DataframeInput, JSONInput, and TFTensorInput all inherit from StringInput. This class of adapter should be used on any input that is string-like (e.g. JSON, CSV, regular string, raw bytes).

Query with CLI command

Example with DataframeInput. Here, we give the data to the input adapter in the form of a flat JSON string using the --input flag:

$ bentoml run IrisClassifier:latest predict --input '[{"sw": 1, "sl": 2, "pw": 1, "pl": 2}]'

You can also pass file data to any subclass of StringInput using the --input-file flag:

$ bentoml run IrisClassifier:latest predict --format csv --input-file test.csv

FileInput

ImageInput inherits from FileInput. This class of adapter should be used mostly for image data (e.g. JPG, PNG).

Query with CLI command

Example with ImageInput.
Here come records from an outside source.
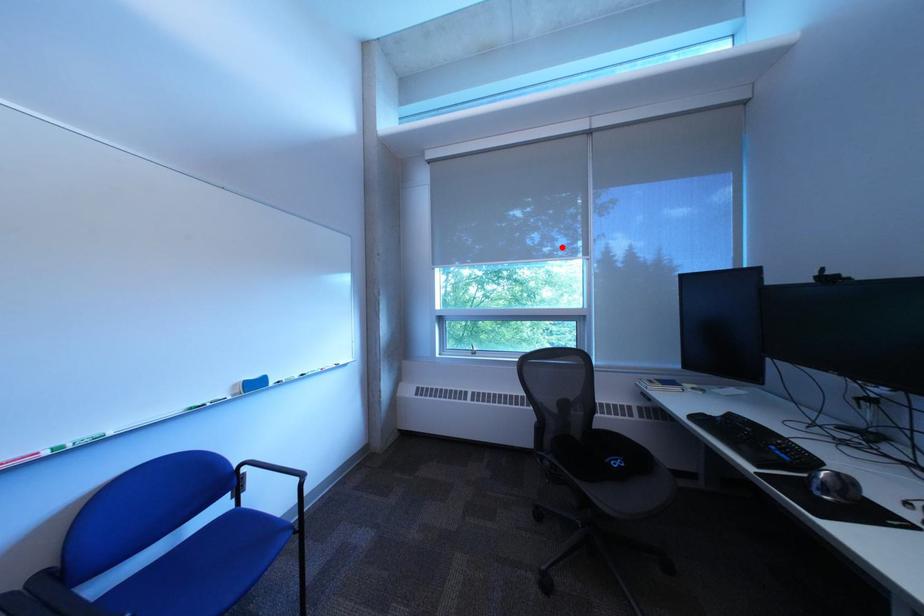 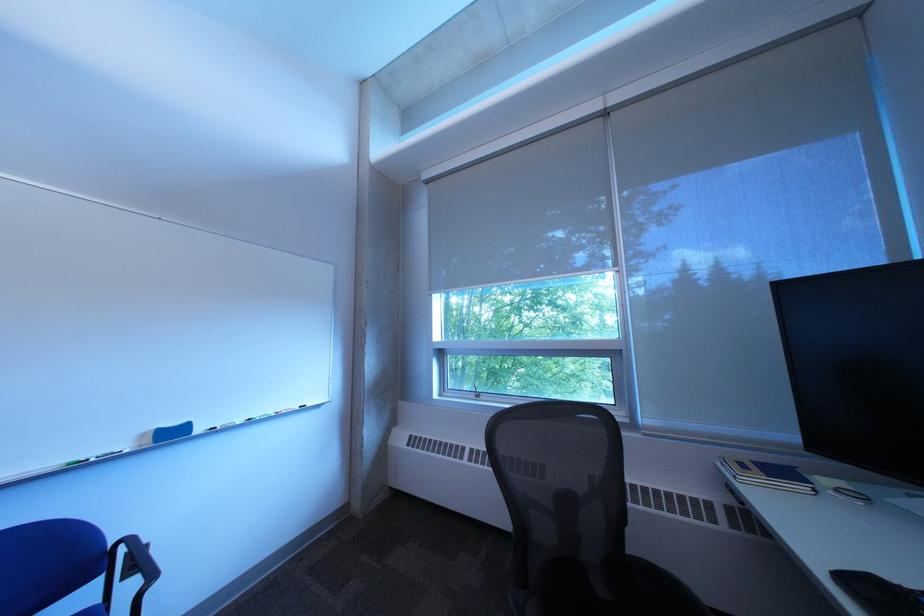 Locate, in the second image, the point that corresponds to the highlighted location in the first image.

(611, 267) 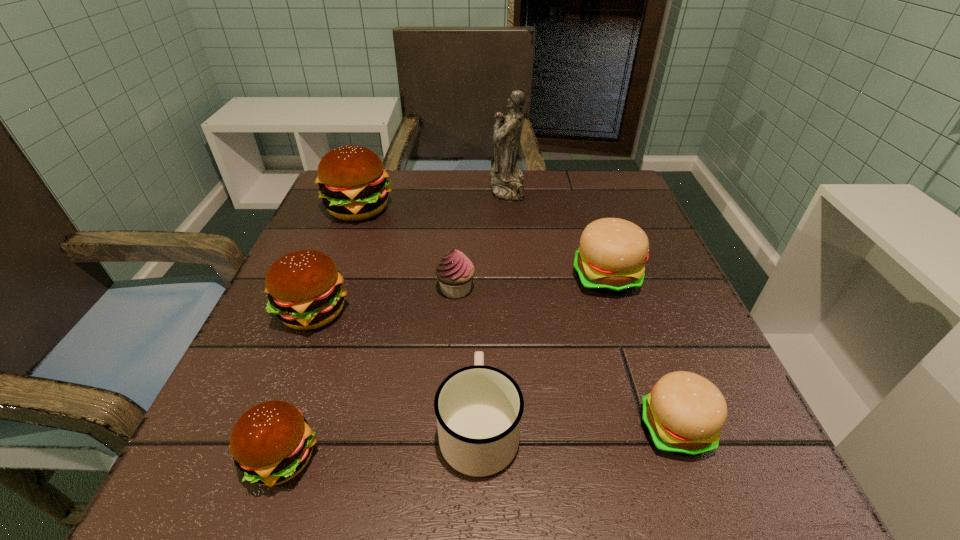 At what (x,y) coordinates should I click in order to perform the action: click on free space between the smallest brown hamburger and the farthest hamburger. Please return your answer as a coordinate pair (x, y). This screenshot has height=540, width=960. Looking at the image, I should click on (320, 334).

Find the location of a particular element. This screenshot has width=960, height=540. object that is the closest to the smaller beige hamburger is located at coordinates (478, 408).

Select which object is the sixth closest to the smaller beige hamburger. Please provide its 2D coordinates. Your answer should be formatted as a tuple, i.e. [(x, y)], where the tuple contains the x and y coordinates of a point satisfying the conditions above.

[(507, 183)]

Point out which hamburger is positioned as the second nearest to the nearer beige hamburger. Please provide its 2D coordinates. Your answer should be formatted as a tuple, i.e. [(x, y)], where the tuple contains the x and y coordinates of a point satisfying the conditions above.

[(271, 443)]

At what (x,y) coordinates should I click in order to perform the action: click on the closest hamburger to the nearer beige hamburger. Please return your answer as a coordinate pair (x, y). The image size is (960, 540). Looking at the image, I should click on (610, 260).

Locate an element on the screen. This screenshot has height=540, width=960. brown hamburger that is the closest to the second biggest brown hamburger is located at coordinates (x=271, y=443).

Locate which brown hamburger ranks second in proximity to the second smallest brown hamburger. Please provide its 2D coordinates. Your answer should be formatted as a tuple, i.e. [(x, y)], where the tuple contains the x and y coordinates of a point satisfying the conditions above.

[(352, 180)]

Find the location of a particular element. The width and height of the screenshot is (960, 540). blank area in the image that satisfies the following two spatial constraints: 1. on the back side of the farther beige hamburger; 2. on the left side of the second farthest brown hamburger is located at coordinates (326, 278).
We provide the image data to the input adapter by specifying the the image file we want to run inference on using the flag --input-file:

$ bentoml run PyTorchFashionClassifier:latest predict --input-file test.jpg

Alternatively, we can also run inference on all images in a folder and specify the batch size using the flag --max-match-size:

$ bentoml run PyTorchFashionClassifier:latest predict \\
      --input-file folder/*.jpg --max-batch-size 10

MultiFileInput

AnnotatedImageInput and MultiImageInput all inherit from MultiFileInput. This class of adapter should be mostly used for models that require multiple images (e.g. models that require a depth-map along with a regular image).

Query with CLI command

Example with MultiImageInput. We provide image data to the input adapter using CLI flags in the form --input-<name> or --input-file-<name>:

$ bentoml run PyTorchFashionClassifier:latest predict \\
      --input-file-imageX testx.jpg \\
      --input-file-imageY testy.jpg

Similarly to FileInput, we can infer all file pairs under a folder with ten pairs each batch by specifying the --max-batch-size flag:

$ bentoml run PyTorchFashionClassifier:latest predict --max-batch-size 10 \\
      --input-file-imageX folderx/*.jpg \\
      --input-file-imageY foldery/*.jpg

Note: when running inference using the MultiFileInput under a folder, ensure that the file names have the same prefix. For example:

folderx:
    - 1.jpg
    - 2.jpg
    ...
foldery:
    - 1.jpg
    - 2.jpg